Tour de France winner failed drug test in race
Floyd Landis’ stunning Tour de France victory just four days earlier was thrown into question Thursday when his team said he tested positive for high levels of testosterone during the race.

The Phonak team suspended Landis, pending results of the backup “B” sample of his drug test. If Landis is found guilty of doping, he could be stripped of the Tour title, and Spain’s Oscar Pereiro would become champion.

It wasn’t immediately known when the backup sample will be tested.
Efforts to reach Landis were not immediately successful. But Arlene Landis said her son called Thursday from Europe and told her he had not done anything wrong.

“He said, ‘There’s no way,”’ she said in an interview with The Associated Press at her home in Farmersville, Pa. “I really believe him. I don’t think he did anything wrong.”

Second-place finisher Pereiro said he was in no mood to celebrate.

“Should I win the Tour now it would feel like an academic victory,” Pereiro told The Associated Press at his home in Vigo, Spain. “The way to celebrate a win is in Paris, otherwise it’s just a bureaucratic win.”

The Swiss-based Phonak team said it was notified by the International Cycling Union (UCI) on Wednesday that Landis’ sample showed “an unusual level of testosterone/epitestosterone” when he was tested after stage 17 of the race last Thursday.

“The team management and the rider were both totally surprised of this physiological result,” the Phonak statement said.

The 30-year-old Landis made a remarkable comeback in that Alpine stage, racing far ahead of the field for a solo win that moved him from 11th to third in the overall standings. He regained the leader’s yellow jersey two days later.

Landis rode the Tour with a degenerative hip condition that he has said will require surgery in the coming weeks or months.Phonak’s statement came a day after the UCI, cycling’s world governing body, said an unidentified rider had failed a drug test during the Tour.
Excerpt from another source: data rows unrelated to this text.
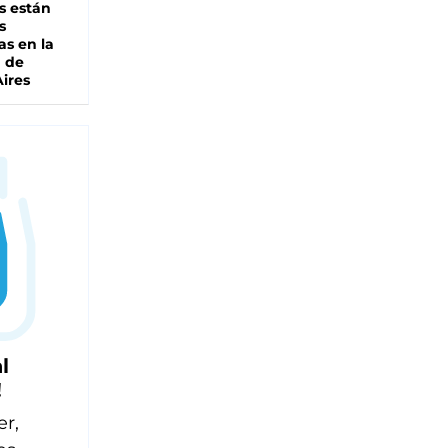
s están
s
as en la
a de
ires
l
!
er,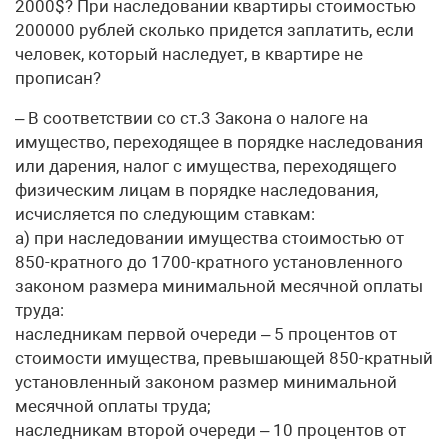
2000$? При наследовании квартиры стоимостью
200000 рублей сколько придется заплатить, если
человек, который наследует, в квартире не
прописан?
– В соответствии со ст.3 Закона о налоге на
имущество, переходящее в порядке наследования
или дарения, налог с имущества, переходящего
физическим лицам в порядке наследования,
исчисляется по следующим ставкам:
а) при наследовании имущества стоимостью от
850-кратного до 1700-кратного установленного
законом размера минимальной месячной оплаты
труда:
наследникам первой очереди – 5 процентов от
стоимости имущества, превышающей 850-кратный
установленный законом размер минимальной
месячной оплаты труда;
наследникам второй очереди – 10 процентов от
Phonak said Landis would ask for an analysis of his backup sample “to prove either that this result is coming from a natural process or that this is resulting from a mistake.”

Arlene Landis said it could take two weeks for the results of the backup test to be made public.

“Of course he wasn’t happy about it, but they’re spoiling everything he’s supposed to be doing right now,” she said. “Why couldn’t they take care of this before they pronounced him the winner? Lance (Armstrong) went through this too. Somebody doesn’t want him to win.”

“Why do they put you through two weeks of misery and spoil your crown? My opinion is when he comes on top of this everyone will think so much more of him. So that’s what valleys are for, right?”

This is one of those… “I hear this every year” things.  No matter who wins or loses, there is always a doping scandle with the Tour.  I thought perhaps it would be over with at the beginning, but I was wrong.  If the organizers turn out to be wrong then shame on them… for YET AGAIN spreading a myth that a winner was doing drugs.  If it turns out that he did use drugs.  I say he’s finished. He’ll never race again, not competitively.  It’ll be at least a couple weeks or so before they finish the second test.
Sad news for a great sport.  I kind of expected it though.